COCKTA!L Dabei war Ihnen anscheinend eine authentische Handschrift sehr wichtig?

Marc Rothemund Ich freue mich, dass so viele Mitarbeiter von Sophie Scholl wieder mit an Bord waren. Auch bei diesem Film war die gründliche Recherche und die detaillierte Vorbereitung für alle Mitarbeiter eine abenteuerliche Reise. Die Kostüme der 60er, die Musik, die Wohnungseinrichtungen, die Fahrzeuge, das konservativ-ängstliche Denken eines Großteils der Elterngeneration, die sexuelle Revolution der Jugend samt ihrer Suche nach einer eigenen Identität und nach eigener Freiheit begeisterte jeden in unserem Team. Viele von uns waren immer wieder überrascht, in welcher Welt unsere Eltern oder Großeltern aufwuchsen und rebellierten. Was den Drehablauf der Film-Amateure in unserem Film betrifft, haben Bernd Eichinger, Stephan Puchner, Granz Henman und ich viele selbst erlebte Begebenheiten aus unseren eigenen Filmerfahrungen einfließen lassen. Das ist für Außenstehende nicht nur von großem Unterhaltungswert, sondern zeigt auf, dass Leidenschaft auch immer Leiden schafft.
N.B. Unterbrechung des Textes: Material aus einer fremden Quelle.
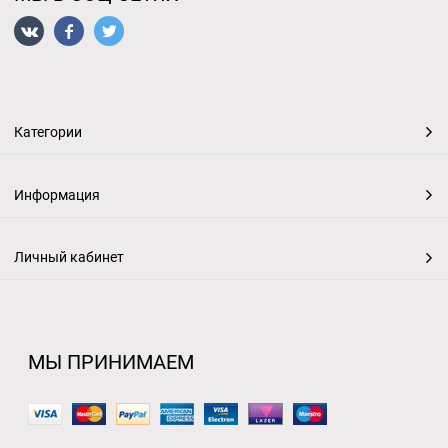
Категории
Информация
Личный кабинет
МЫ ПРИНИМАЕМ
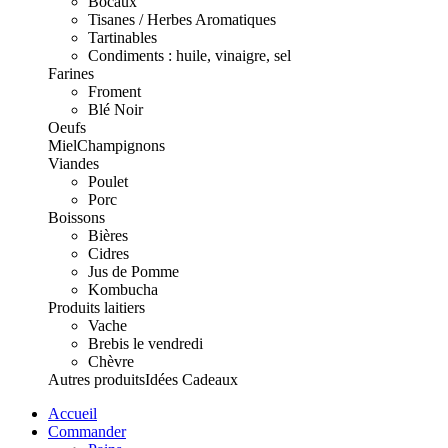
Bocaux
Tisanes / Herbes Aromatiques
Tartinables
Condiments : huile, vinaigre, sel
Farines
Froment
Blé Noir
Oeufs
Miel
Champignons
Viandes
Poulet
Porc
Boissons
Bières
Cidres
Jus de Pomme
Kombucha
Produits laitiers
Vache
Brebis le vendredi
Chèvre
Autres produits
Idées Cadeaux
Accueil
Commander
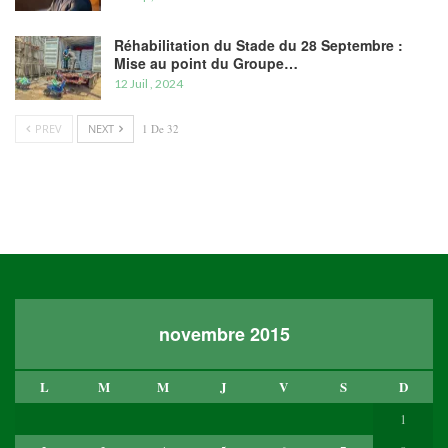
Réhabilitation du Stade du 28 Septembre :
Mise au point du Groupe…
12 Juil , 2024
PREV
NEXT
1 De 32
novembre 2015
L
M
M
J
V
S
D
1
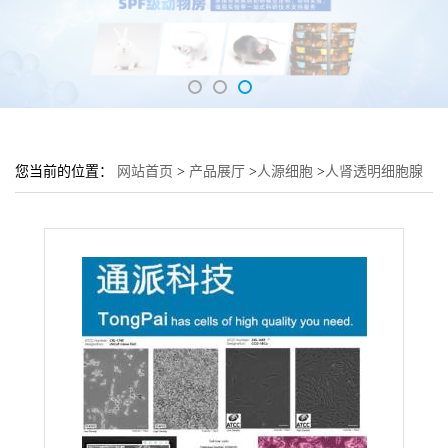
您当前的位置：
网站首页
>
产品展厅
>
人源细胞
>
人肾透明细胞腺
癌细胞769-P培养基 769-P细胞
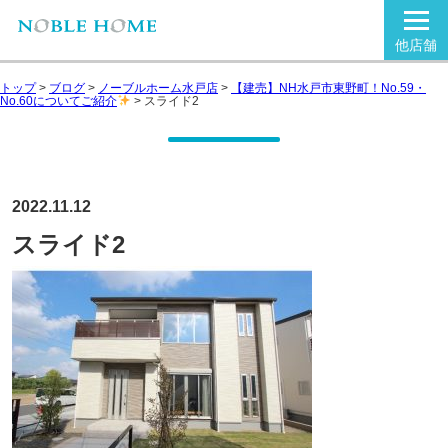
他店舗
トップ
>
ブログ
>
ノーブルホーム水戸店
>
【建売】NH水戸市東野町！No.59・
No.60についてご紹介
>
スライド2
2022.11.12
スライド2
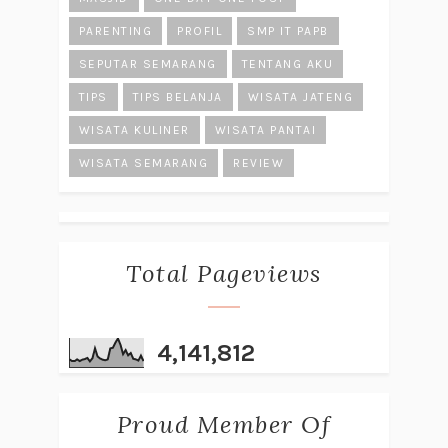
PARENTING
PROFIL
SMP IT PAPB
SEPUTAR SEMARANG
TENTANG AKU
TIPS
TIPS BELANJA
WISATA JATENG
WISATA KULINER
WISATA PANTAI
WISATA SEMARANG
REVIEW
Total Pageviews
4,141,812
Proud Member Of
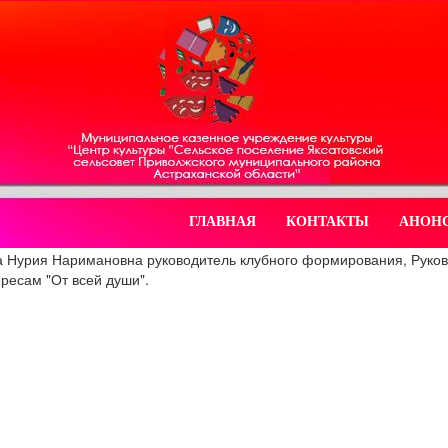
ГЛАВНАЯ
КОНТАКТЫ
АНОН
 Нурия Наримановна руководитель клубного формирования, Руко
ересам "От всей души".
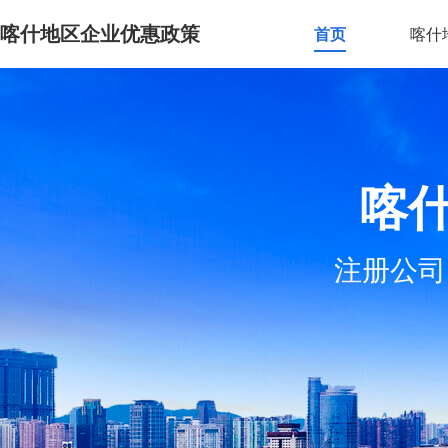
喀什地区企业优惠政策
首页
喀什
喀
注册公司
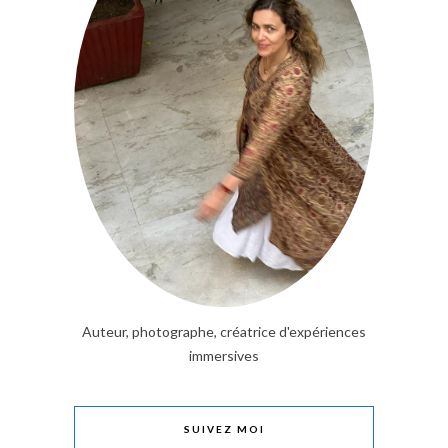
Auteur, photographe, créatrice d'expériences
immersives
SUIVEZ MOI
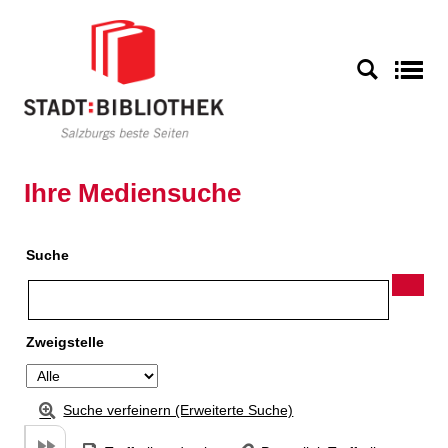
Zu den Suchfiltern springen
Zur Trefferliste springen
S
Ihre Mediensuche
Suche
Zweigstelle
Suche verfeinern (Erweiterte Suche)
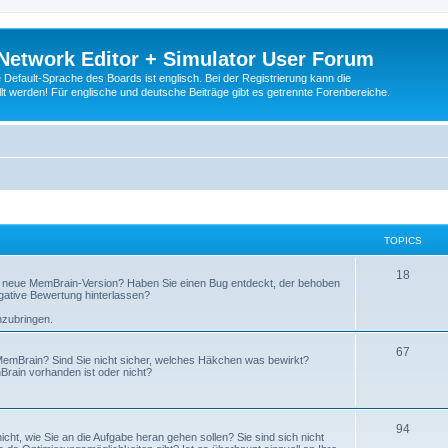
Network Editor + Simulator User Forum
Default-Sprache des Boards ist englisch. Bei der Registrierung kann die
t werden! Für englische und deutsche Beiträge gibt es getrennte Forenbereiche.
TOPICS
18
 neue MemBrain-Version? Haben Sie einen Bug entdeckt, der behoben
egative Bewertung hinterlassen?
nzubringen.
67
emBrain? Sind Sie nicht sicher, welches Häkchen was bewirkt?
Brain vorhanden ist oder nicht?
94
cht, wie Sie an die Aufgabe heran gehen sollen? Sie sind sich nicht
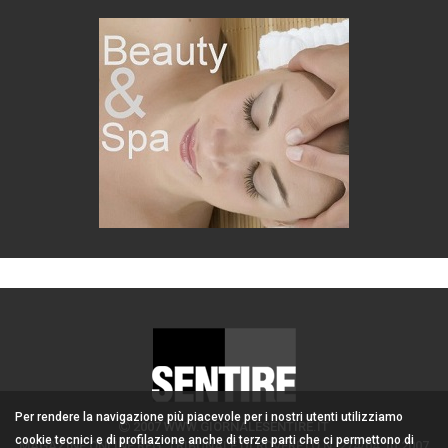
Per rendere la navigazione più piacevole per i nostri utenti utilizziamo
2007 WWW.GIORNALESENTIRE.IT
cookie tecnici e di profilazione anche di terze parti che ci permettono di
MAGAZINE ONLINE REG. TRIBUNALE DI ROVERETO N. 274/04.10.2007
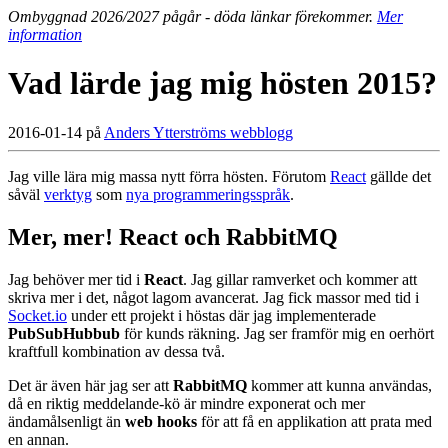
Ombyggnad 2026/2027 pågår - döda länkar förekommer.
Mer
information
Vad lärde jag mig hösten 2015?
2016-01-14 på
Anders Ytterströms webblogg
Jag ville lära mig massa nytt förra hösten. Förutom
React
gällde det
såväl
verktyg
som
nya programmeringsspråk
.
Mer, mer! React och RabbitMQ
Jag behöver mer tid i
React
. Jag gillar ramverket och kommer att
skriva mer i det, något lagom avancerat. Jag fick massor med tid i
Socket.io
under ett projekt i höstas där jag implementerade
PubSubHubbub
för kunds räkning. Jag ser framför mig en oerhört
kraftfull kombination av dessa två.
Det är även här jag ser att
RabbitMQ
kommer att kunna användas,
då en riktig meddelande-kö är mindre exponerat och mer
ändamålsenligt än
web hooks
för att få en applikation att prata med
en annan.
COCKTA!L Welches Publikum wollen Sie mit Pornorama erreichen?

Marc Rothemund Pornorama ist generationenübergreifend, für alle Kinobesucher, von jung bis alt. Diese charmante romantische Komödie wird die Jugendlichen zwischen 12 und 19 unterhalten, weil sie sich nicht nur über die immer gleichen Herausforderungen des Filmemachens amüsieren können, sondern auch Spaß daran haben werden, auf die merkwürdige Welt ihrer Eltern- und Großelterngeneration zurückzublicken. Ob damals ein Aufklärungsfilm oder heute ein kurzer Videobeitrag für youtube oder myspace, beides stellt die jeweiligen Filmemacher vor dieselben Herausforderungen, wie sie auch der 20jährige Bennie und sein 30jähriger Bruder Freddie in Pornorama vor und hinter der Kamera durchmachen müssen. Die 20 - 50jährigen werden sich genauso an den Sorgen und Nöten dieser Film-Amateure vergnügen, wie an dem Rückblick auf die Zeit, als ihre Eltern in dem Alter waren, in dem sie heute selbst sind. Eine Zeit, in der auf den zahlreichen Demonstrationen Parolen skandiert wurden wie, Hoch mit dem Rocksaum, bumbsen statt bombsen oder Wir haben ein Recht auf Orgasmus. Und die über 50jährigen werden schonungslos offen und brutal mit der Wahrheit über ihre eigene Zeit in den 60er Jahren konfrontiert. Sie werden sich mit unseren Filmhelden identifizieren können und eine Reise der Erinnerungen erleben, die ihnen rückblickend großes Vergnügen bereiten wird. Also ist für jede Generation, für jedes Geschlecht viel dabei. Unterhaltung und Aufklärung und eben die großen Gefühle, vor und hinter der Kamera. All das mit der kraftvollen Musik des gegenwärtigen DJ-Stars Mousse T., der zum ersten Mal überhaupt eine Filmmusik produzierte. Er komponierte rückblickend coolste, neue Musik der 60er Jahre, zu der heute noch genauso abgetanzt und gegroovt wird, wie damals vor 40 Jahren. Mousse T. hat einen sensationellen Soundtrack mit großen Hits geschaffen. Lebensfreude pur!